President Obama’s campaign managed to deny that he said “if you’ve got a business, you didn’t build that” in a campaign video that replayed a clip of the president saying that at a campaign stop in Virginia on Saturday.

“That’s not what he said,” the video declares in response to Mitt Romney quoting the president’s remarks. To contradict Romney, the Obama campaign replays this line: “If you were successful, somebody along the line gave you some help; there was a great teacher somewhere in your life.”

Viewers have to wait another 20 seconds for the Obama campaign to acknowledge the words that, as Romney pointed out, he did say. “Somebody invested in roads and bridges.  If you’ve got a business — you didn’t build that,” Obama is heard saying.

The argument of the video hinges on the word “that” — the Obama team is saying that the president was referring to the “roads and bridges” that business owners did not, by themselves, build. (Although, their tax dollars doubtless helped finance the infrastructure spending.)
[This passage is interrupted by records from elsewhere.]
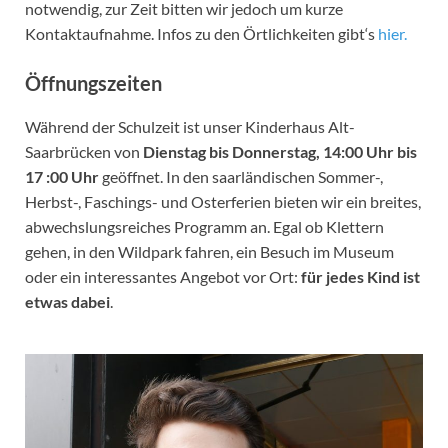
notwendig, zur Zeit bitten wir jedoch um kurze
Kontaktaufnahme. Infos zu den Örtlichkeiten gibt‘s
hier.
Öffnungszeiten
Während der Schulzeit ist unser Kinderhaus Alt-
Saarbrücken von
Dienstag bis Donnerstag, 14:00 Uhr bis
17 :00 Uhr
geöffnet. In den saarländischen Sommer-,
Herbst-, Faschings- und Osterferien bieten wir ein breites,
abwechslungsreiches Programm an. Egal ob Klettern
gehen, in den Wildpark fahren, ein Besuch im Museum
oder ein interessantes Angebot vor Ort:
für jedes Kind ist
etwas dabei
.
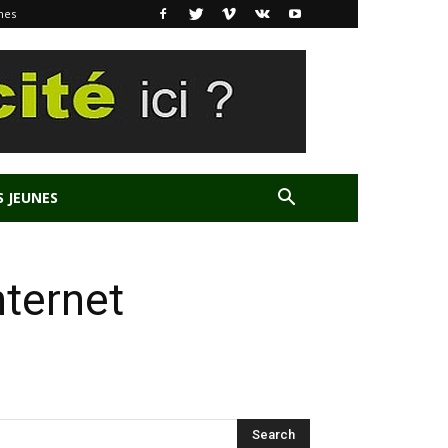
nes
S JEUNES
nternet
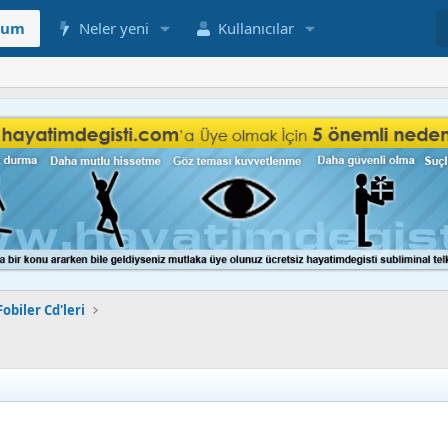
rum
Neler yeni
Kullanıcılar
obiler Cd'leri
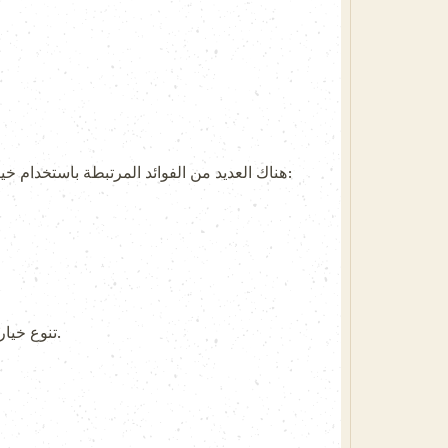
هناك العديد من الفوائد المرتبطة باستخدام خيارات الدفع في مراهنات كرة القدم. هذه الخيارات تجعل من السهل على المراهنين إدارة أموالهم بطرق أكثر كفاءة:
تنوع خيارات الدفع: يمكنك الاختيار من بين مجموعة واسعة من الخيارات، مما يسمح لك بالمرونة في كيفية إدارة أموالك.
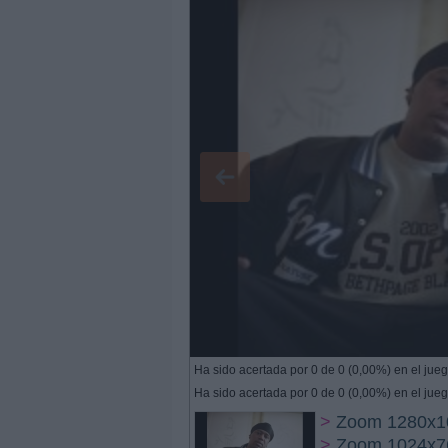
Ha sido acertada por 0 de 0 (0,00%) en el jueg
Ha sido acertada por 0 de 0 (0,00%) en el jueg
>
Zoom 1280x1
>
Zoom 1024x7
What did Obama say next in that speech, though? “The Internet didn’t get invented on its own,” he said (in a clip not included in this campaign video). “Government research created the Internet so that all the companies could make money off the Internet.”

His argument at that point is, clearly, that government spending  enables the success of business owners, and so those business owners should have to pay more in taxes.